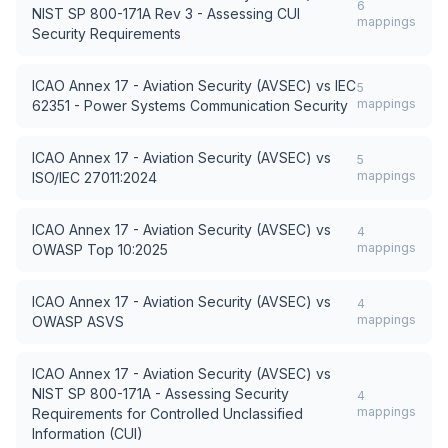
6
NIST SP 800-171A Rev 3 - Assessing CUI
mappings
Security Requirements
ICAO Annex 17 - Aviation Security (AVSEC)
vs
IEC
5
mappings
62351 - Power Systems Communication Security
ICAO Annex 17 - Aviation Security (AVSEC)
vs
5
mappings
ISO/IEC 27011:2024
ICAO Annex 17 - Aviation Security (AVSEC)
vs
4
mappings
OWASP Top 10:2025
ICAO Annex 17 - Aviation Security (AVSEC)
vs
4
mappings
OWASP ASVS
ICAO Annex 17 - Aviation Security (AVSEC)
vs
NIST SP 800-171A - Assessing Security
4
mappings
Requirements for Controlled Unclassified
Information (CUI)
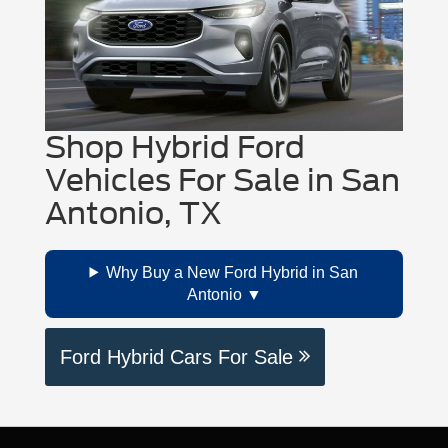
2025, Ford lists an
EPA-estimated
Regenerative braking can also help by
range up to 320 miles
on select
recapturing energy while slowing down,
models.
especially in stop-and-go driving around San
Antonio.
Shop Hybrid Ford
Vehicles For Sale in San
Antonio, TX
Why Buy a New Ford Hybrid in San
Antonio
Ford Hybrid Cars For Sale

→ **Work order**
Each line of the data in which the string "Assessing" appears needs to be copied.

→ **Written solution**
NIST SP 800-171A Rev 3 - Assessing CUI
NIST SP 800-171A - Assessing Security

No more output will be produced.